Plus, the deleted data contained information that was necessary for customers to fill out a valid support request ticket. Getting around this problem required a group of developers to build and deploy a new support ticketing process. The company also admits they should have reached out earlier in the outage timeline and not waited until they had a full picture of the scope of the recovery processes.
This would have allowed customers to better plan around the incident, even without specific time frames. “We should have acknowledged our uncertainty in providing a site restoration date sooner and made ourselves available earlier for in-person discussions so that our customers could make plans accordingly. We should have been transparent about what we did know about the outage and what we didn’t know.”
Lesson 2: Protect customer data
Treat your customer data with care, ensure that it is current and accurate and backed up in multiple, separate places.
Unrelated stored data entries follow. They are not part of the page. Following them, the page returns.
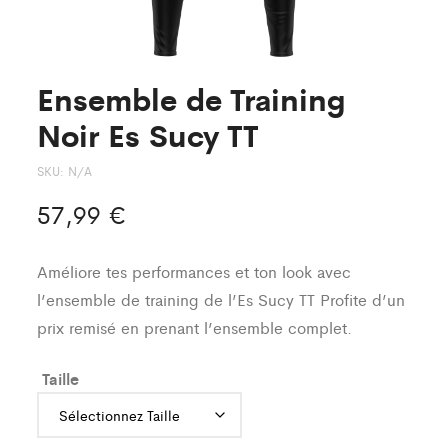
Ensemble de Training
Noir Es Sucy TT
SKU:
N/A
57,99
€
Améliore tes performances et ton look avec
l’ensemble de training de l’Es Sucy TT Profite d’un
prix remisé en prenant l’ensemble complet.
Taille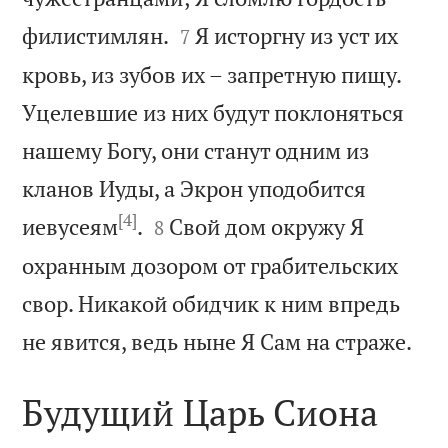


филистимлян.
Я исторгну из уст их
7
кровь, из зубов их – запретную пищу.
Уцелевшие из них будут поклоняться
нашему Богу, они станут одним из
кланов Иуды, а Экрон уподобится
[4]


иевусеям
.
Свой дом окружу Я
8
охранным дозором от грабительских
свор. Никакой обидчик к ним впредь

не явится, ведь ныне Я Сам на страже.
Будущий Царь Сиона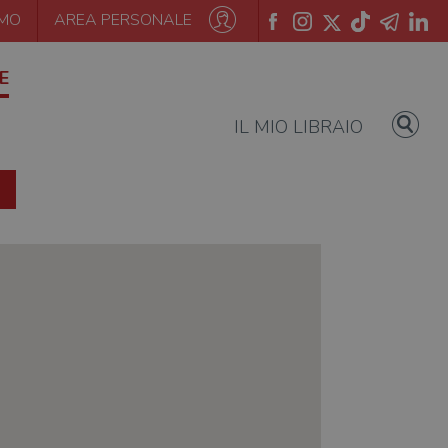
AMO
AREA PERSONALE
E
IL MIO LIBRAIO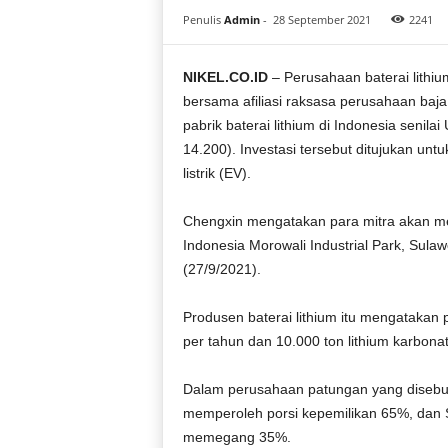
i
Penulis
Admin
-
28 September 2021
2241
a
NIKEL.CO.ID
– Perusahaan baterai lithi
bersama afiliasi raksasa perusahaan ba
pabrik baterai lithium di Indonesia senilai
14.200). Investasi tersebut ditujukan un
listrik (EV).
Chengxin mengatakan para mitra akan me
Indonesia Morowali Industrial Park, Sula
(27/9/2021).
Produsen baterai lithium itu mengatakan 
per tahun dan 10.000 ton lithium karbonat
Dalam perusahaan patungan yang disebut
memperoleh porsi kepemilikan 65%, dan St
memegang 35%.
Make sure your customer data can survive a disaster and include specific checks in any playbook.
This brings up another point about disaster recovery. During the April outage, Atlassian missed its recovery time objectives (obviously, given the weeks taken to restore systems), but managed to meet their recovery point objectives, since they were able to restore data just a few minutes before the actual outage. They also had no way to select a set of customer sites and restore all of their interconnected products from backups to a previous moment in time in any automated way.
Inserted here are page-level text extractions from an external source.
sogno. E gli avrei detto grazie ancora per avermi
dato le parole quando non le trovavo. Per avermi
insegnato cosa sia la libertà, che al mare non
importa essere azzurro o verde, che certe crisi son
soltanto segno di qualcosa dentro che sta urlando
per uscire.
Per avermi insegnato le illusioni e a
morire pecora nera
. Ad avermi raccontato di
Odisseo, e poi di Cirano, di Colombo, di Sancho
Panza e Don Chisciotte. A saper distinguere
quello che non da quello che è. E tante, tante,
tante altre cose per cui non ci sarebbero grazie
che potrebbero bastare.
“Our site-level deletions that happened in April did not have runbooks that could be quickly automated for the scale of this event,” they wrote in their analysis. “We had the ability to recover a single site, but we had not built capabilities and processes for recovering a large batch of sites.”
In the blog confessional, they chart their previous large-scale incident management process – you can see that it has a lot of moving parts and wasn’t up to the task to “handle the depth, expansiveness and duration of the April incident.
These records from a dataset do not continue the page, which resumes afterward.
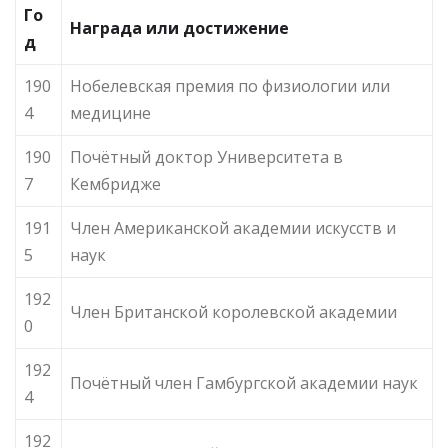
Го
Награда или достижение
д
190
Нобелевская премия по физиологии или
4
медицине
190
Почётный доктор Университета в
7
Кембридже
191
Член Американской академии искусств и
5
наук
192
Член Британской королевской академии
0
192
Почётный член Гамбургской академии наук
4
192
Lesson 3: Test complex disaster recovery scenarios
Check and re-check your disaster recovery programs, playbooks, and procedures to ensure they meet various objectives. Make sure to test scenarios across all sizes of customer infrastructure. This means specifically addressing and anticipating larger-scale incident response and understanding the various complex relationships of customers that use multiple products or depend on an interlocking series and sequence of your applications.
If you are using automation, make sure your APIs are functioning properly and sending appropriate warning signals when they aren’t. This was one of the issues that Atlassian had to debug on the fly while the outage dragged on for days.
Lesson 4: Protect configuration data
Finally, there is the issue about how data was deleted, which started the entire outage. They now realize that deleting data, especially of an entire site, shouldn’t be allowed. Atlassian is moving to what they call a “soft delete,” which doesn’t immediately dispose of data until it has been vetted with defined system rollbacks and pass through a number of safeguards.
Atlassian is establishing a “universal soft delete” policy across all their systems and creating a series of standards and internal reviews. The soft delete option is more than just an option. Don’t delete any configuration data until you have tested it throughout your infrastructure.